Thom Bridge, Independent Record

LIBBY – It ain’t over till it’s over, and it’s still a very active wildfire season in the Kootenai National Forest in northwest Montana.

Two wildfires there, at least one of which has been burning since August, continue to concern officials, especially considering winds and record-threatening temperatures are forecast in the coming days and precious little precipitation fell this month.

The Klatawa fire is the largest of the two, at 5,112 acres.

“Most of the fire growth is topography-driven and, with the winds, fire personnel are expecting to see continued creeping and backing into the hand lines that have been constructed,” according to Willie Sykes, Kootenai National Forest spokesman. “Fire personnel will continue to monitor and reinforce fire lines to keep the fire from spreading toward private property and homes.”

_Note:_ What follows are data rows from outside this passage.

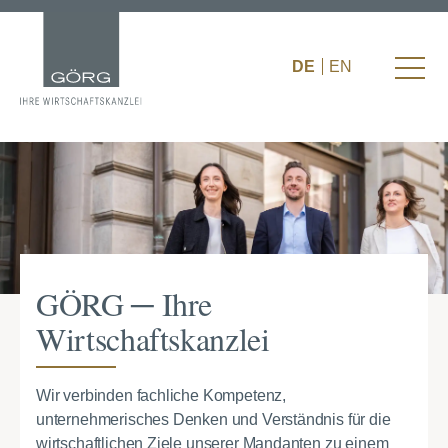
DE
EN
GÖRG ─ Ihre
Wirtschaftskanzlei
Wir verbinden fachliche Kompetenz,
unternehmerisches Denken und Verständnis für die
wirtschaftlichen Ziele unserer Mandanten zu einem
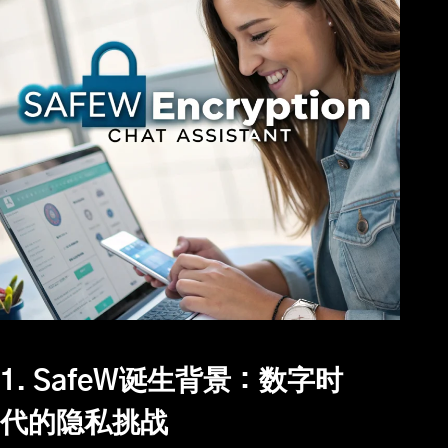
1. SafeW诞生背景：数字时
代的隐私挑战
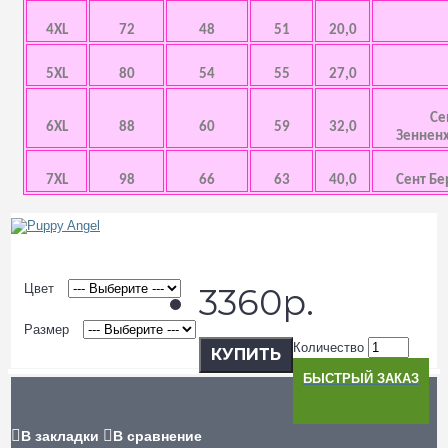
4XL
72
48
51
20,0
5XL
80
54
55
27,0
Се
6XL
88
60
59
32,0
Зенненх
7XL
98
66
63
40,0
Сент Бе
Цвет
3360р.
Размер
Количество
КУПИТЬ
БЫСТРЫЙ ЗАКАЗ
В закладки
В сравнение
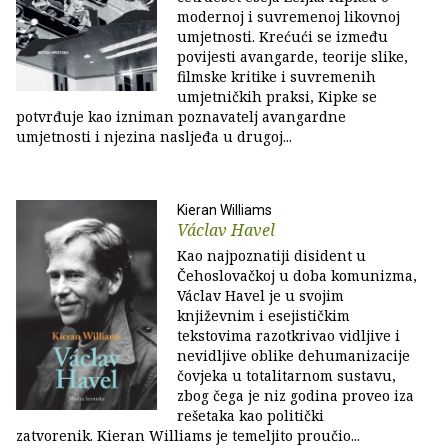
modernoj i suvremenoj likovnoj
umjetnosti. Krećući se između
povijesti avangarde, teorije slike,
filmske kritike i suvremenih
umjetničkih praksi, Kipke se
potvrđuje kao izniman poznavatelj avangardne
umjetnosti i njezina nasljeđa u drugoj...
Kieran Williams
Václav Havel
Kao najpoznatiji disident u
Čehoslovačkoj u doba komunizma,
Václav Havel je u svojim
književnim i esejističkim
tekstovima razotkrivao vidljive i
nevidljive oblike dehumanizacije
čovjeka u totalitarnom sustavu,
zbog čega je niz godina proveo iza
rešetaka kao politički
zatvorenik. Kieran Williams je temeljito proučio...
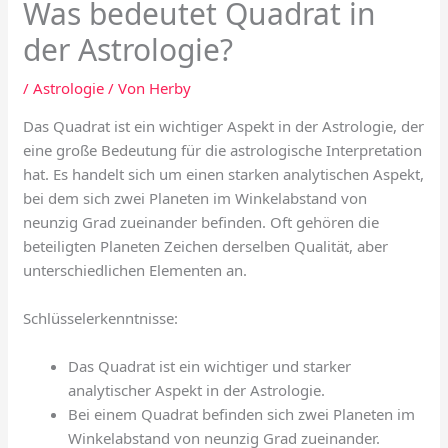
Was bedeutet Quadrat in
der Astrologie?
/
Astrologie
/ Von
Herby
Das Quadrat ist ein wichtiger Aspekt in der Astrologie, der
eine große Bedeutung für die astrologische Interpretation
hat. Es handelt sich um einen starken analytischen Aspekt,
bei dem sich zwei Planeten im Winkelabstand von
neunzig Grad zueinander befinden. Oft gehören die
beteiligten Planeten Zeichen derselben Qualität, aber
unterschiedlichen Elementen an.
Schlüsselerkenntnisse:
Das Quadrat ist ein wichtiger und starker
analytischer Aspekt in der Astrologie.
Bei einem Quadrat befinden sich zwei Planeten im
Winkelabstand von neunzig Grad zueinander.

The Smearl fire in the Leigh Lake area is 180 acres, and approximately two-thirds of it has a hand-line around it.

The fires have received just .13 inches of precipitation since Oct. 1. Wind gusts of up to 24 mph were predicted for Monday, and Sykes said near-record temperatures are predicted into next week.

“With the predicted high-pressure front developing, inversions will keep smoke in the valley during the week,” Sykes said.

Resources are being shared between the two wildfires. Four helicopters have been working hot spots and providing air support during the last four days, and staffing includes four 20-person crews, 10 smokejumpers, 18 helitack personnel, three district engines, and 10 miscellaneous support personnel.